Abstract: In soccer video analysis, player detection is essential for identifying key events and reconstructing tactical positions. The presence of numerous players and frequent occlusions, combined with copyright restrictions, severely restricts the availability of datasets, leaving limited options such as SoccerNet-Tracking and SportsMOT. These datasets suffer from a lack of diversity, which hinders algorithms from adapting effectively to varied soccer video contexts. To address these challenges, we developed SoccerSynth-Detection, the first synthetic dataset designed for the detection of synthetic soccer players. It includes a broad range of random lighting and textures, as well as simulated camera motion blur. We validated its efficacy using the object detection model (Yolov8n) against real-world datasets (SoccerNet-Tracking and SportsMoT). In transfer tests, it matched the performance of real datasets and significantly outperformed them in images with motion blur; in pre-training tests, it demonstrated its efficacy as a pre-training dataset, significantly enhancing the algorithm's overall performance.

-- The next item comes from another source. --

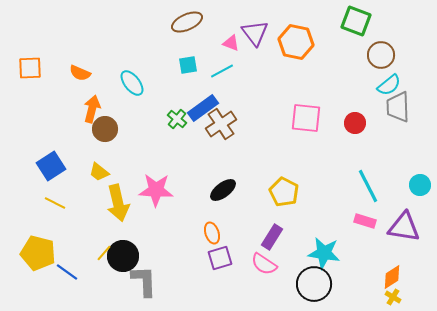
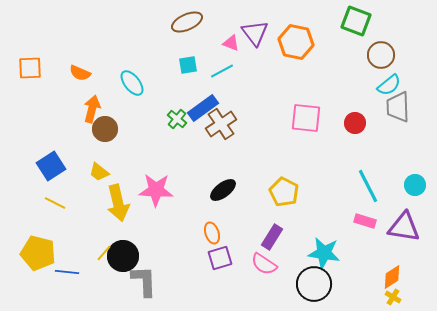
cyan circle at (420, 185): moved 5 px left
blue line at (67, 272): rotated 30 degrees counterclockwise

Our work demonstrates the potential of synthetic datasets to replace real datasets for algorithm training in the field of soccer video analysis.

Key Contributions

Introduces SoccerSynth-Detection, the first synthetic dataset specifically designed for soccer player detection. The dataset features diverse random lighting, textures, and simulated camera motion blur. It demonstrates the efficacy of this synthetic dataset by using Yolov8n, showing it matches performance on real-world datasets and significantly outperforms them in images with motion blur.

Business Value

Enables the development of more robust and versatile soccer player detection systems, crucial for automated sports analytics, coaching tools, and broadcast enhancements. Synthetic data generation can reduce the cost and time associated with collecting and annotating real-world data.